In reviewing a decision of the Board we may not predicate error on a ground which was not presented to the Board, nor may we make an inference of fact in conflict with the stipulations of the parties and the findings of the Board and without support in the record. General Utilities & Operating Co. v. Helvering, 296 U.S. 200, 56 S.Ct. 185, 80 L.Ed. 154. True, the valuation found by the Interstate Commerce Commission for rate making purposes was stipulated, but that was for the purpose of establishing value and not for the purpose of showing detrimental effect from future regulation.

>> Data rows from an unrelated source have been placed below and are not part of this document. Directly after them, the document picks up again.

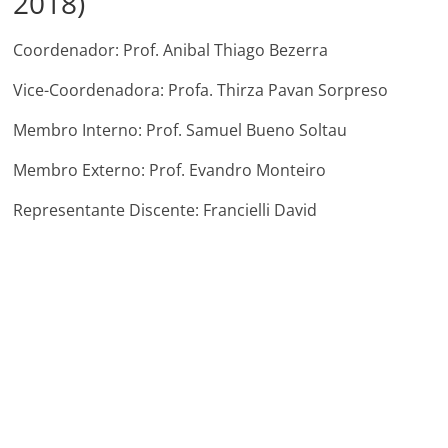
2018)
Coordenador: Prof. Anibal Thiago Bezerra
Vice-Coordenadora: Profa. Thirza Pavan Sorpreso
Membro Interno: Prof. Samuel Bueno Soltau
Membro Externo: Prof. Evandro Monteiro
Representante Discente: Francielli David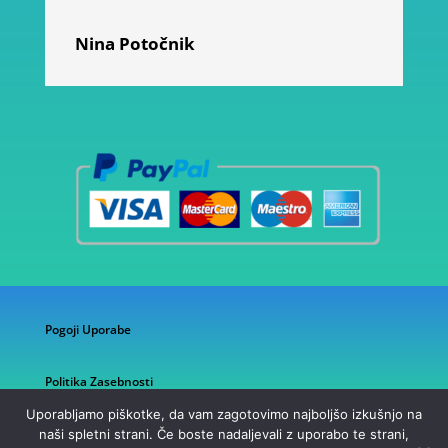
Nina Potočnik
Pogoji Uporabe
Politika Zasebnosti
Uporabljamo piškotke, da vam zagotovimo najboljšo izkušnjo na
naši spletni strani. Če boste nadaljevali z uporabo te strani,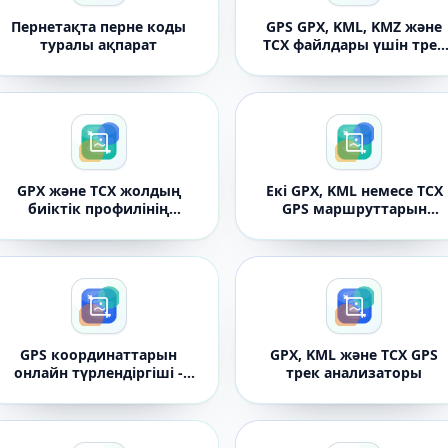
Пернетақта перне коды
GPS GPX, KML, KMZ және
туралы ақпарат
TCX файлдары үшін трек
қарау құралы
GPX және TCX жолдың
Екі GPX, KML немесе TCX
биіктік профилінің
GPS маршруттарын
генераторы
салыстыру
GPS координаттарын
GPX, KML және TCX GPS
онлайн түрлендіргіші -
трек анализаторы
DMS, UTM, Geohash және
плиткалар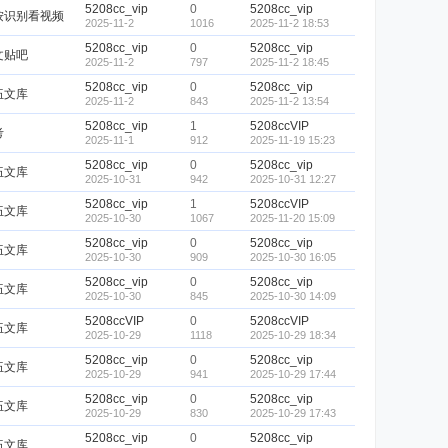
5208cc_vip
0
5208cc_vip
按识别看视频
2025-11-2
1016
2025-11-2 18:53
5208cc_vip
0
5208cc_vip
文贴吧
2025-11-2
797
2025-11-2 18:45
5208cc_vip
0
5208cc_vip
伍文库
2025-11-2
843
2025-11-2 13:54
5208cc_vip
1
5208ccVIP
考
2025-11-1
912
2025-11-19 15:23
5208cc_vip
0
5208cc_vip
伍文库
2025-10-31
942
2025-10-31 12:27
5208cc_vip
1
5208ccVIP
伍文库
2025-10-30
1067
2025-11-20 15:09
5208cc_vip
0
5208cc_vip
伍文库
2025-10-30
909
2025-10-30 16:05
5208cc_vip
0
5208cc_vip
伍文库
2025-10-30
845
2025-10-30 14:09
5208ccVIP
0
5208ccVIP
伍文库
2025-10-29
1118
2025-10-29 18:34
5208cc_vip
0
5208cc_vip
伍文库
2025-10-29
941
2025-10-29 17:44
5208cc_vip
0
5208cc_vip
伍文库
2025-10-29
830
2025-10-29 17:43
5208cc_vip
0
5208cc_vip
伍文库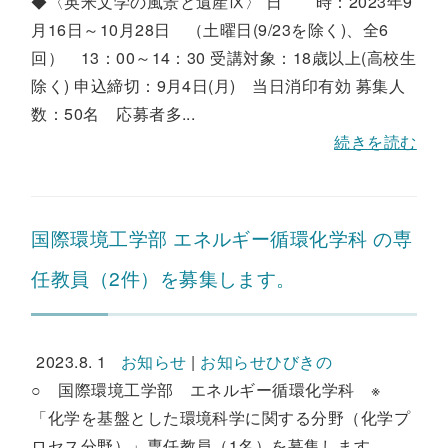
◆〈英米文学の風景と遺産Ⅸ〉 日 時：2023年9
月16日～10月28日 （土曜日(9/23を除く)、全6
回） 13：00～14：30 受講対象：18歳以上(高校生
除く) 申込締切：9月4日(月) 当日消印有効 募集人
数：50名 応募者多...
続きを読む
国際環境工学部 エネルギー循環化学科 の専
任教員（2件）を募集します。
2023.8. 1
お知らせ
|
お知らせひびきの
○ 国際環境工学部 エネルギー循環化学科 ※
「化学を基盤とした環境科学に関する分野（化学プ
ロセス分野）」専任教員（1名）を募集します。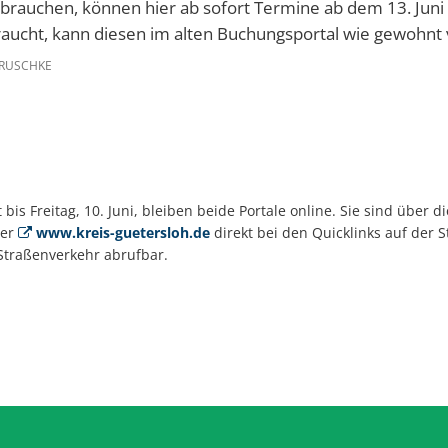
brauchen, können hier ab sofort Termine ab dem 13. Juni
aucht, kann diesen im alten Buchungsportal wie gewohnt 
GRUSCHKE
 bis Freitag, 10. Juni, bleiben beide Portale online. Sie sind über
ter
www.kreis-guetersloh.de
direkt bei den Quicklinks auf der S
 Straßenverkehr abrufbar.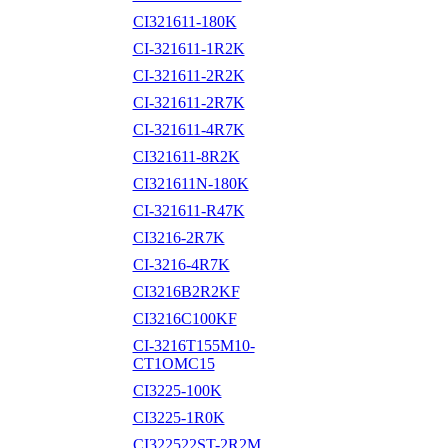
CI321611-180K
CI-321611-1R2K
CI-321611-2R2K
CI-321611-2R7K
CI-321611-4R7K
CI321611-8R2K
CI321611N-180K
CI-321611-R47K
CI3216-2R7K
CI-3216-4R7K
CI3216B2R2KF
CI3216C100KF
CI-3216T155M10-
CT1OMC15
CI3225-100K
CI3225-1R0K
CI322522ST-2R2M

Moreover, I do not believe we are justified in concluding that the earnings of the past will not be enjoyed in the future. This presumption is based on the conclusion that regulation will detrimentally affect rate of return. No testimony was offered on this point. Neither does it necessarily follow that regulation will lower income. A good argument can be made as to the beneficial effects thereof where unfair competition is removed. Transportation rates for pipe line companies must have reasonable relation to the rates charged by railroads and other common carriers. It may be that the sum total of the regulation will be beneficial and add to, rather than take from, the value of the property. In any event, I do not feel that we are justified in making such a presumption in the absence of any showing in the record to sustain it.
The mandate of the court is that the Board redetermine the value by giving consideration to all available criteria; that is, physical value, effect of regulation, and capitalized net return. What does that mean? Must the Board take them all into account and reach a composite result? If so, what percent of value must be derived from each of them? Suppose the Board, upon reconsideration, reduces the value to $10,750.00. *229Will we again remand and say, “You have not sufficiently considered all available criteria” ? How much reduction must the Board give before we conclude it has given proper consideration to all available criteria?
Neither do I believe that the Board is required to give consideration to all available criteria. In Federal Power Commission and Illinois Commerce Commission v. Natural Gas Pipe Line Co. of America and Texoma Natural Gas Co., supra [62 S.Ct. 743, 86 L.Ed. -], Chief Justice Stone said:
“The Constitution does not bind rate-making bodies to the service of any single formula or combination of formulas.”
In a special concurring opinion, Justices Black, Douglas and Murphy interpreted the majority opinion to mean that the valuing board was now free from the compulsion of admitting evidence on reproduction cost or giving any weight to that element of fair value.
The Board properly applied an accepted and recognized standard of valuation in valuing utility property. There is no charge of fraud or arbitrary conduct, and, in my view, the decision should be affirmed.
For these reasons, I am forced respectfully to dissent from that part of the decision which strikes down the valuation made by the Board.